Urgent

Indécence et légèreté au sommet de l’État

Redigé par Tite Gatabazi
Le 7 octobre 2025 à 02:08

Il n’est pas anodin que les grandes civilisations aient toujours accordé à la tenue et au protocole une valeur symbolique, presque sacrée. Ce n’est pas pour les cochons, comme dirait le peuple dans son franc-parler, que furent institués les codes vestimentaires et les usages protocolaires : ils incarnent la dignité d’un État, le respect dû à ses institutions et la mesure de la considération que ses représentants portent à la nation qu’ils incarnent.

L’habit, loin d’être un simple ornement, traduit l’âme d’une fonction, la conscience d’une responsabilité, et le sens du lieu où l’on se tient.

Or, sous la présidence de Félix Tshisekedi, l’on assiste à une inquiétante dérive des symboles. Les frontières du convenable s’effacent, la bienséance se délite, et le pouvoir, dans son expression publique, se fait théâtre d’une désinvolture coupable.

La récente apparition du ministre congolais des Sports, Didier Budimbu, aux côtés d’une femme vêtue d’une manière indécente à la limite de la nudité lors d’une rencontre officielle avec le Chef de l’État, illustre tristement ce naufrage du décorum.
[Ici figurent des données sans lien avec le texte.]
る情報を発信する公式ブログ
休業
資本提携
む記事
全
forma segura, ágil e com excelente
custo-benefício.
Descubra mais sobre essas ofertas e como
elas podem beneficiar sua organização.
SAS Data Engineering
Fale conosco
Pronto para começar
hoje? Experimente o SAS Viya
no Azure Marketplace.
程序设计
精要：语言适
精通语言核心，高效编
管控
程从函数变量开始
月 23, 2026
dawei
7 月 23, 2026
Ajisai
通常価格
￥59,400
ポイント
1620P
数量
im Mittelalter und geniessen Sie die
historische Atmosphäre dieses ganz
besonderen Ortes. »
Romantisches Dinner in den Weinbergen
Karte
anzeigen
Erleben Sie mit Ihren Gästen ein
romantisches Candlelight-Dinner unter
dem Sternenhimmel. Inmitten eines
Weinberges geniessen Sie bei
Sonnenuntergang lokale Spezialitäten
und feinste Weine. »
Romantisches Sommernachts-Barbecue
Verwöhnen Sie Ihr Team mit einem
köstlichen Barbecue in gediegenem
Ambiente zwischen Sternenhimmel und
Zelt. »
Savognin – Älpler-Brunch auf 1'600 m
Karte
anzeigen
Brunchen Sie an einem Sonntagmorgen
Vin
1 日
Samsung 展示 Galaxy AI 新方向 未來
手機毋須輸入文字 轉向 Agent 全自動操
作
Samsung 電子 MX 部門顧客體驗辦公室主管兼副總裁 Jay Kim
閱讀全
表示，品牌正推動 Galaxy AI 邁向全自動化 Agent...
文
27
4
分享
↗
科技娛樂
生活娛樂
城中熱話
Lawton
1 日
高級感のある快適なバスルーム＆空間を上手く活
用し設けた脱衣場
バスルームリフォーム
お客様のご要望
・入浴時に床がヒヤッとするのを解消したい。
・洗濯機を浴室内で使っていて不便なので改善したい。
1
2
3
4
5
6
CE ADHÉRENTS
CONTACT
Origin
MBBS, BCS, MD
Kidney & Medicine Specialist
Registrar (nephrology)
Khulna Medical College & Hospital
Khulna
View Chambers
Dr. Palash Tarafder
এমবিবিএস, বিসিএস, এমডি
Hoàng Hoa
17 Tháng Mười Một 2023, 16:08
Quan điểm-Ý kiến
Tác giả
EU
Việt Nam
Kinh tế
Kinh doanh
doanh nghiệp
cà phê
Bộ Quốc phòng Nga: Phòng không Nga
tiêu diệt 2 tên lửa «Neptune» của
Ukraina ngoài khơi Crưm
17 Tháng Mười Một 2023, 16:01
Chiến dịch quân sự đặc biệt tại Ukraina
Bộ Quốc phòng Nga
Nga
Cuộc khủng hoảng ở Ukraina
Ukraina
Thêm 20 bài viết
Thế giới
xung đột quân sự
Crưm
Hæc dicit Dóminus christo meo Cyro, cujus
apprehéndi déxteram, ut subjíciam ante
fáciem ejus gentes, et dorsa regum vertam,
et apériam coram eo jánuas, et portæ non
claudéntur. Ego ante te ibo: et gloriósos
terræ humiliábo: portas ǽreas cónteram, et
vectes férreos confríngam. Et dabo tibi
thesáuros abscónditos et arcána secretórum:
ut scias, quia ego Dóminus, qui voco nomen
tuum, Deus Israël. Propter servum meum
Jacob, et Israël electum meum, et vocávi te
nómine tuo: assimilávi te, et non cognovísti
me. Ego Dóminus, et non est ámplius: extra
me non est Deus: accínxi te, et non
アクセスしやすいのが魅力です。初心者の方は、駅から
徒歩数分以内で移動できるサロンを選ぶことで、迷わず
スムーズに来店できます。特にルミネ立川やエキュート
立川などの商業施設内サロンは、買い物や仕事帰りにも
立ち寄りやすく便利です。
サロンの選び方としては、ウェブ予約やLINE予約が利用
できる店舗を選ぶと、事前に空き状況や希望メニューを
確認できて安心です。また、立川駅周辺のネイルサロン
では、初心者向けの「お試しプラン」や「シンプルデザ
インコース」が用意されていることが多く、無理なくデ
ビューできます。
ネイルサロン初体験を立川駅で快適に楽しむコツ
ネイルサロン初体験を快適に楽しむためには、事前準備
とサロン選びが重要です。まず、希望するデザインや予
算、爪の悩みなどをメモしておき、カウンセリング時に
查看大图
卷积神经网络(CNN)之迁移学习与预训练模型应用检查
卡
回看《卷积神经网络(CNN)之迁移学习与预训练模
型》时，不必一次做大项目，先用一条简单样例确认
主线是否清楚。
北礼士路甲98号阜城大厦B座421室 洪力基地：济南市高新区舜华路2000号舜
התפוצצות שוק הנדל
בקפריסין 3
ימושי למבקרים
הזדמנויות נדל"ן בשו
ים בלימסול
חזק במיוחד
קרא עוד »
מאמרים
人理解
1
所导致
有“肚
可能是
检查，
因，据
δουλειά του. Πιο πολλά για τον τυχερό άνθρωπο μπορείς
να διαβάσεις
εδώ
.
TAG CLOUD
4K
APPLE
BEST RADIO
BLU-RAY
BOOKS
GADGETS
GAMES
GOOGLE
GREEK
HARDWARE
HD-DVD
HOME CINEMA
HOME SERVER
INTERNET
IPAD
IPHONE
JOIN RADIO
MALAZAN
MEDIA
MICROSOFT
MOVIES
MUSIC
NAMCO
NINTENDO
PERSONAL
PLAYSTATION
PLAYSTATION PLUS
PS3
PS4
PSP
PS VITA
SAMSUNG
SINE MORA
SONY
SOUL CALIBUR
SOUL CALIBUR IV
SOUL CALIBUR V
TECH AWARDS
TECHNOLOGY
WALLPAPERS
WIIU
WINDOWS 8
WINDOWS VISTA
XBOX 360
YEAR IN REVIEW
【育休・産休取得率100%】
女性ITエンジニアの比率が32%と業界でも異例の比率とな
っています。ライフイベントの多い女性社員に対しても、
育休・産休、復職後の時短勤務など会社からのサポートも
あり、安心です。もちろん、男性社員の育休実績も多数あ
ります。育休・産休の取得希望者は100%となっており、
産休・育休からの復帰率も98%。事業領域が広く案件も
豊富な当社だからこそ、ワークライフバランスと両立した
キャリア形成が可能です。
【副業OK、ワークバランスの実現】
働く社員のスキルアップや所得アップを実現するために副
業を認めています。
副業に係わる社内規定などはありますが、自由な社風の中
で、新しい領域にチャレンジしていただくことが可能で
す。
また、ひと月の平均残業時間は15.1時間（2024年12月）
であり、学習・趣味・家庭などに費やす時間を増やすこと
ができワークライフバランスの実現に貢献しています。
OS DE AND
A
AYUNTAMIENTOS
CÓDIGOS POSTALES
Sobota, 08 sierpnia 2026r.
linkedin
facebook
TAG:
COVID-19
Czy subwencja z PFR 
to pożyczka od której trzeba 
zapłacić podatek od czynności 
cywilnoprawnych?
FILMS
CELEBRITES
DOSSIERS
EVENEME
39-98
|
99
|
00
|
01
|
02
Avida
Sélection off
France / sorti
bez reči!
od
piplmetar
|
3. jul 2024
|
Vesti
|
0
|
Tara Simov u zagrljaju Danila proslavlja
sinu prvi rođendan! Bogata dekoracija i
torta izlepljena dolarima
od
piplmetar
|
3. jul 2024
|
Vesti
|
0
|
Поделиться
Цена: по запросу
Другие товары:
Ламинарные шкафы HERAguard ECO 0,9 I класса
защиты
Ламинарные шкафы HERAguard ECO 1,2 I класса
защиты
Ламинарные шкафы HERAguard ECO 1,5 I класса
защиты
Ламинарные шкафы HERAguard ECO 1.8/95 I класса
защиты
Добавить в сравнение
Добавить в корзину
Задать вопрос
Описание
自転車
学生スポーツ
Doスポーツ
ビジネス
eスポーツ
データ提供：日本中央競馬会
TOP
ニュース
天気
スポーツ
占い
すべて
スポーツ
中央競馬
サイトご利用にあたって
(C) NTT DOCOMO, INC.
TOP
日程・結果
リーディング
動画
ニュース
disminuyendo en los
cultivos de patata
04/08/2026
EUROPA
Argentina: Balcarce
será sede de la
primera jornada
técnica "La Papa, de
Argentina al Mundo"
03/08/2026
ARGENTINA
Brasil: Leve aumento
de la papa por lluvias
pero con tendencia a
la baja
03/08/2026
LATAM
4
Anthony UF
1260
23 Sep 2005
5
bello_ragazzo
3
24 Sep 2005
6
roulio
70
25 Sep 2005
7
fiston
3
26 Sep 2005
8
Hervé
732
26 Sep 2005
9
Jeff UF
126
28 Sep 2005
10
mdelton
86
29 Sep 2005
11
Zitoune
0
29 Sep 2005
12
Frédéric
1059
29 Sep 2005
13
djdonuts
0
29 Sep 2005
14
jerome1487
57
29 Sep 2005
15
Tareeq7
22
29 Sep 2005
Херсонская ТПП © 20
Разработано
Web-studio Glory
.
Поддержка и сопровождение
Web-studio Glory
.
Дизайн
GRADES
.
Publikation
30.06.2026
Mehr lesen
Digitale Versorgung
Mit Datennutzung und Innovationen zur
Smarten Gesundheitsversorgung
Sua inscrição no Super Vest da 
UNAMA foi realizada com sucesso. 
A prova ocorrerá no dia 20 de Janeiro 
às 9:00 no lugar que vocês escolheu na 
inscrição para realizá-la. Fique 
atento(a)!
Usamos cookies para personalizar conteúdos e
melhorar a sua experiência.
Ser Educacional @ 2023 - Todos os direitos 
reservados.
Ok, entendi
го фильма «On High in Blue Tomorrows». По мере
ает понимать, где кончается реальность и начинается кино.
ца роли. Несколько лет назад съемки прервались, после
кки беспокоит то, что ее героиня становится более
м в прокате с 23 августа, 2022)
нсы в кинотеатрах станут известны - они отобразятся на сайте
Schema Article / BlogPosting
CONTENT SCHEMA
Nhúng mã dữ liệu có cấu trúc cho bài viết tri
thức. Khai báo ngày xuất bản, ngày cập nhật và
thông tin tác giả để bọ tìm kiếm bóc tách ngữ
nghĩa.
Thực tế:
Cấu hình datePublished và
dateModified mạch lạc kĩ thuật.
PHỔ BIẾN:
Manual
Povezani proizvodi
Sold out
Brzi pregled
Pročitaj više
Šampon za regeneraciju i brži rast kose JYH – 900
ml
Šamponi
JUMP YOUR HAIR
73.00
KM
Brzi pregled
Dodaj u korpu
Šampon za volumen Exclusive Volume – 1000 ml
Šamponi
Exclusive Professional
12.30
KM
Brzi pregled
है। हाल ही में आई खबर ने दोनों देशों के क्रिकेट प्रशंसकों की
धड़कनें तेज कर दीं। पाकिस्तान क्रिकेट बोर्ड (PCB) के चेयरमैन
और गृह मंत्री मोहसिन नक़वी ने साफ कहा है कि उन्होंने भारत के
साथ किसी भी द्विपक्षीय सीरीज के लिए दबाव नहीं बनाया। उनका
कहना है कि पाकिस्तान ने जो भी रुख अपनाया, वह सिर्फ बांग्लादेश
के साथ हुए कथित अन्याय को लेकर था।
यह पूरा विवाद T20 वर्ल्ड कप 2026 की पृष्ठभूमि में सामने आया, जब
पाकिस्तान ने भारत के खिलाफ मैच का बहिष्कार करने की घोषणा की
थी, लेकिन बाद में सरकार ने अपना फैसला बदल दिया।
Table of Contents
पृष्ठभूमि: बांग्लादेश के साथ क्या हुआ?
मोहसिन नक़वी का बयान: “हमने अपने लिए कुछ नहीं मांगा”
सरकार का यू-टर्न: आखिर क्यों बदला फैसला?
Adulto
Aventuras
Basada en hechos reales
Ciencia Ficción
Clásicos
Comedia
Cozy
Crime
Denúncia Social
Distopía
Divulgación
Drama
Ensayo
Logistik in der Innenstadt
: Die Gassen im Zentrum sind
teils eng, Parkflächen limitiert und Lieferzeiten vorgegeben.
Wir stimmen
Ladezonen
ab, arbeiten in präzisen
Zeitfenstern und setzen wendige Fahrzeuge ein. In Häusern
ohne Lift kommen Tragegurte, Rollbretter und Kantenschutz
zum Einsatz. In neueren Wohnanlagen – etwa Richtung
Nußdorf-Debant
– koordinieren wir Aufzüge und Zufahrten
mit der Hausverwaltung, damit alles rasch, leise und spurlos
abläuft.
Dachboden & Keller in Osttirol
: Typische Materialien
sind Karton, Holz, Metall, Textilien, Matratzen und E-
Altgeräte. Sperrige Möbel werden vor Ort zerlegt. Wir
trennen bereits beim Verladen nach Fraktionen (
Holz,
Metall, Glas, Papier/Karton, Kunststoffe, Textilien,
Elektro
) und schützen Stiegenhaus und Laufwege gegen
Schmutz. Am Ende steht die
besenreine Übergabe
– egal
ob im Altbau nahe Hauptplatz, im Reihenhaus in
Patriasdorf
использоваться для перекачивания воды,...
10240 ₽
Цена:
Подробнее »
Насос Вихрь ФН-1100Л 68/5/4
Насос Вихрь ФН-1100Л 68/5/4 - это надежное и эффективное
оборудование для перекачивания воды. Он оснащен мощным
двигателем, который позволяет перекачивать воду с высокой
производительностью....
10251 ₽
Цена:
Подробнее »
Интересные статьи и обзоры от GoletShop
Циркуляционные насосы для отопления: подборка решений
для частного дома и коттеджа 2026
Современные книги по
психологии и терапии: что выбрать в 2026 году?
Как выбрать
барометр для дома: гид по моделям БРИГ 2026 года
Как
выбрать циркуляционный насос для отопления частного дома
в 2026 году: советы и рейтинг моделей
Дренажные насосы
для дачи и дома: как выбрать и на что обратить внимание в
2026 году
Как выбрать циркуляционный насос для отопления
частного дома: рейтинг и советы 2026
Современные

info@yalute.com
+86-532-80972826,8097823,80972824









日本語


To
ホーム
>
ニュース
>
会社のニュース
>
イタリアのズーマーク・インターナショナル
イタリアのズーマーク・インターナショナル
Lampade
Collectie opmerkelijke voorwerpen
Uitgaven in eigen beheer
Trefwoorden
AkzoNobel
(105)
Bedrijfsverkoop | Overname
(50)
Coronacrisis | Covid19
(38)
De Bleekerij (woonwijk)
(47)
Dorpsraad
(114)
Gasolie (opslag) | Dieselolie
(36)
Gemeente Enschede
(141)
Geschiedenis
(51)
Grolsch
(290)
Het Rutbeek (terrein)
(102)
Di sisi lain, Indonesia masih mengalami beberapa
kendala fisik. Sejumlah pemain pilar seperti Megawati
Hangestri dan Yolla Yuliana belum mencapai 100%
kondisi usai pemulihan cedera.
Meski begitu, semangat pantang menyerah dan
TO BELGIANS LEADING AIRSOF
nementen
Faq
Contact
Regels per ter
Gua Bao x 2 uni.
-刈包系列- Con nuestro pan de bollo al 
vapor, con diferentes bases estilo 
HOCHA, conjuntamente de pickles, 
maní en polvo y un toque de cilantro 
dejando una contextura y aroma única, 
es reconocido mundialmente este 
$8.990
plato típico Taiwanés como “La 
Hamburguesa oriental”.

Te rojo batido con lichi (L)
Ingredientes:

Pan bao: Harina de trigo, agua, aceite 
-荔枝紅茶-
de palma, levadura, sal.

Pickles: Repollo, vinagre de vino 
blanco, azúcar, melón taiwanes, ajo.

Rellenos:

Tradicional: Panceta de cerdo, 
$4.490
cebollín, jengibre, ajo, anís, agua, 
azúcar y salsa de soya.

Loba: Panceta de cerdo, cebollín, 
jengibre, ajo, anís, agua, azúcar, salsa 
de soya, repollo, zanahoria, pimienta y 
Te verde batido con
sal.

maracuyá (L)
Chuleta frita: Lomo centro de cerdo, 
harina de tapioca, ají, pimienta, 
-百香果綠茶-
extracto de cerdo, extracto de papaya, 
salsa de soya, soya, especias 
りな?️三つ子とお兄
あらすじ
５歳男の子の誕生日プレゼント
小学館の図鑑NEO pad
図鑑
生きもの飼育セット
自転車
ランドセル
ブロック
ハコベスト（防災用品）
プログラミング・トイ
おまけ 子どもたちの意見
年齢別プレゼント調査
Ce qui aurait pu passer pour un simple manquement de goût se transforme, dans un tel cadre, en un acte de profonde irrévérence envers les institutions.

Comment, dans un lieu où s’exprime la souveraineté nationale, tolérer pareille confusion des genres, ce mélange entre mondanité frivole et représentation d’État ? Comment admettre que les palais de la République deviennent la scène d’un relâchement qui confine à l’indignité ? Une telle image, captée et diffusée, choque la conscience collective.

Elle rappelle moins un exercice du pouvoir qu’une dérive mondaine où la légèreté se substitue à la solennité, où le prestige de la fonction s’efface derrière la trivialité des comportements.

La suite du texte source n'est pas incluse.